At the hearing before the FCC, the presiding judge said the following to the visa holder:
“The court can’t review the merits of the tribunal decision….It’s hard to accept sometimes but the tribunal referred to your mother’s illness and it said about that that it thought that those claims of yours were contrived and manufactured….The Tribunal just didn’t believe you and I am not able to review that because that’s what tribunals do.”
So, was what the judge who heard the case at the FCC level said about the Tribunal’s adverse credibility findings being completely beyond the scope of judicial review really an accurate statement of the law?
Judge Charlesworth found that it was not, and that it is not correct that “an error in the assessment of credibility cannot in any circumstance constitute a jurisdictional error”?
Judge Charlesworth followed the holding of Justice Robertson in the case of Minister for Immigration and Citizenship v SZRKT, where it was held that a finding on credibility may indeed amount to jurisdictional error, especially where the finding relates to a minor matter of fact, and where the adverse credibility finding is the basis of the tribunal’s rejection of the entirety of an applicant’s evidence and claim.
Judge Charlesworth also referred to the decision of Judge Flick in the case of SZSHV v Minister for Immigration and Border Protection, where it was held that where an ultimate conclusion that is based in part on adverse credibility findings may be set aside if it can be shown that the decision-maker has been guilty of bias.
And further, Judge Charlesworth cited the recent decision of the Full Court in CQG15 v Minister for Immigration and Border Protection, where that Court concluded that jurisdictional error may be found if a finding of fact that leads to an adverse credibility finding is made irrationally or illogically.

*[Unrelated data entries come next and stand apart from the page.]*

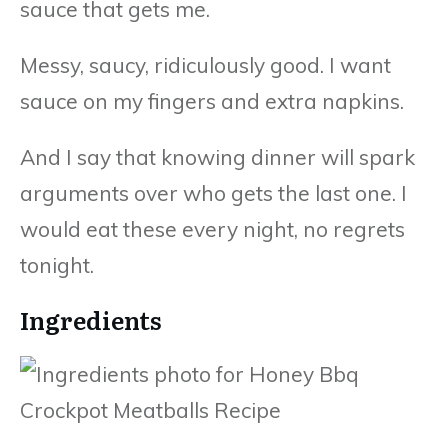
sauce that gets me.
Messy, saucy, ridiculously good. I want
sauce on my fingers and extra napkins.
And I say that knowing dinner will spark
arguments over who gets the last one. I
would eat these every night, no regrets
tonight.
Ingredients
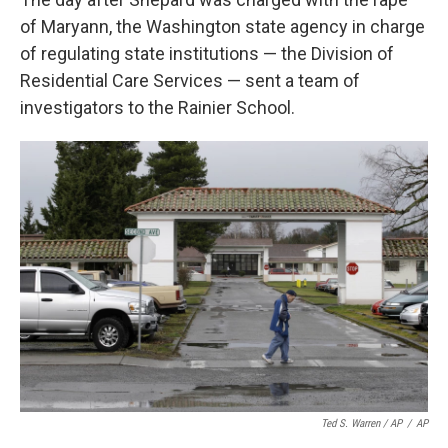
of Maryann, the Washington state agency in charge
of regulating state institutions — the Division of
Residential Care Services — sent a team of
investigators to the Rainier School.
Ted S. Warren / AP
/
AP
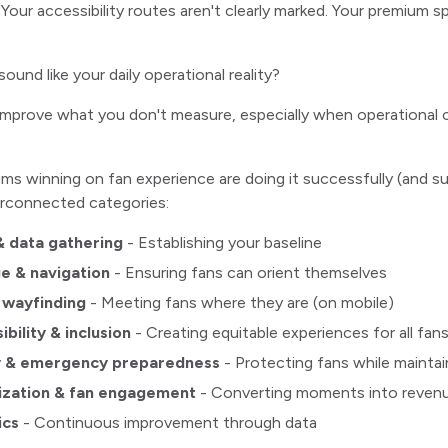
our accessibility routes aren't clearly marked. Your premium 
sound like your daily operational reality?
improve what you don't measure, especially when operational c
ms winning on fan experience are doing it successfully (and su
erconnected categories:
& data gathering
- Establishing your baseline
e & navigation
- Ensuring fans can orient themselves
l wayfinding
- Meeting fans where they are (on mobile)
bility & inclusion
- Creating equitable experiences for all fan
y & emergency preparedness
- Protecting fans while mainta
ization & fan engagement
- Converting moments into reven
ics
- Continuous improvement through data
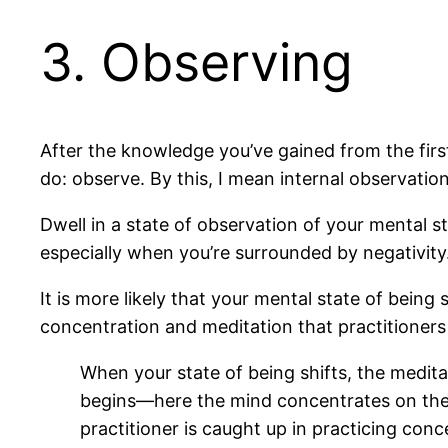
3. Observing
After the knowledge you’ve gained from the firs
do: observe. By this, I mean internal observatio
Dwell in a state of observation of your mental st
especially when you’re surrounded by negativity
It is more likely that your mental state of being
concentration and meditation that practitioners 
When your state of being shifts, the medi
begins—here the mind concentrates on the n
practitioner is caught up in practicing con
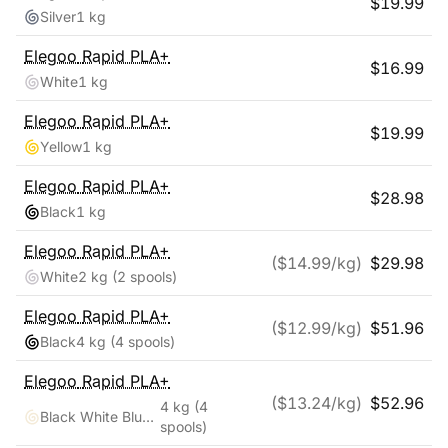
$
19.99
Silver
1 kg
Elegoo
Rapid PLA+
$
16.99
White
1 kg
Elegoo
Rapid PLA+
$
19.99
Yellow
1 kg
Elegoo
Rapid PLA+
$
28.98
Black
1 kg
Elegoo
Rapid PLA+
($
14.99
/kg)
$
29.98
White
2 kg
(2 spools)
Elegoo
Rapid PLA+
($
12.99
/kg)
$
51.96
Black
4 kg
(4 spools)
Elegoo
Rapid PLA+
($
13.24
/kg)
$
52.96
4 kg
(4
Black White Blue Red
spools)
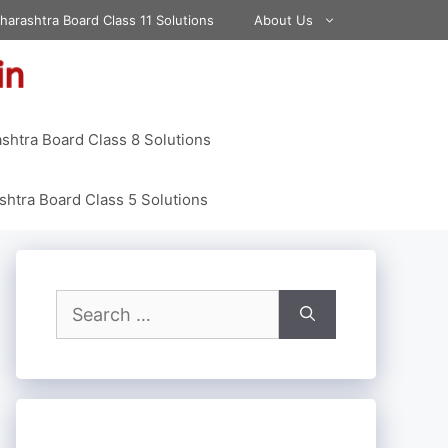
harashtra Board Class 11 Solutions
About Us
shtra Board Class 8 Solutions
htra Board Class 5 Solutions
Search
for:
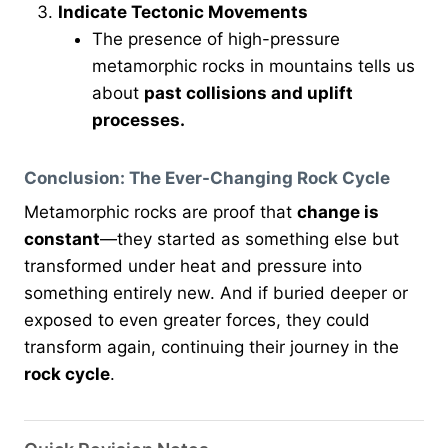
Indicate Tectonic Movements
The presence of high-pressure
metamorphic rocks in mountains tells us
about
past collisions and uplift
processes.
Conclusion: The Ever-Changing Rock Cycle
Metamorphic rocks are proof that
change is
constant
—they started as something else but
transformed under heat and pressure into
something entirely new. And if buried deeper or
exposed to even greater forces, they could
transform again, continuing their journey in the
rock cycle
.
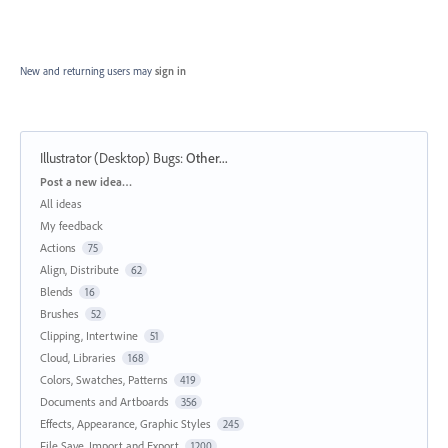
New and returning users may
sign in
Illustrator (Desktop) Bugs
:
Other...
Categories
Post a new idea…
All ideas
My feedback
Actions
75
Align, Distribute
62
Blends
16
Brushes
52
Clipping, Intertwine
51
Cloud, Libraries
168
Colors, Swatches, Patterns
419
Documents and Artboards
356
Effects, Appearance, Graphic Styles
245
File Save, Import and Export
1200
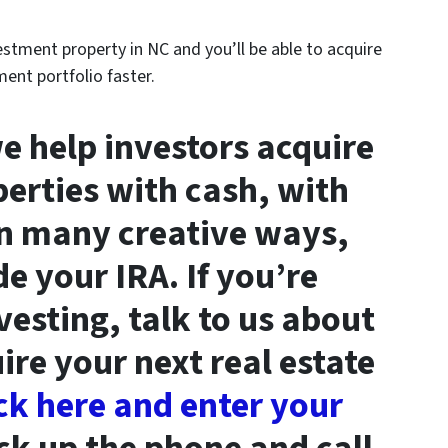
vestment property in NC and you’ll be able to acquire
ent portfolio faster.
we help investors acquire
erties with cash, with
in many creative ways,
de your IRA. If you’re
vesting, talk to us about
re your next real estate
ck here and enter your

These cases thus all illustrate that there are indeed circumstances where the tribunal’s findings on matter of credibility are open to judicial review.
Thus it is not entirely accurate that the tribunal’s findings on credibility issues are completely beyond challenge.
They can be challenged, and, to the extent that a court says that they are completely immune from challenge, the court itself falls into error.
So it all goes to show that a negative finding by the tribunal on a question of credibility is not always fatal to an applicant’s case, it is not necessarily the automatic end of the matter.
There may, in the right case, be a vaccine to salvage a person’s case against the plague of negative credibility findings!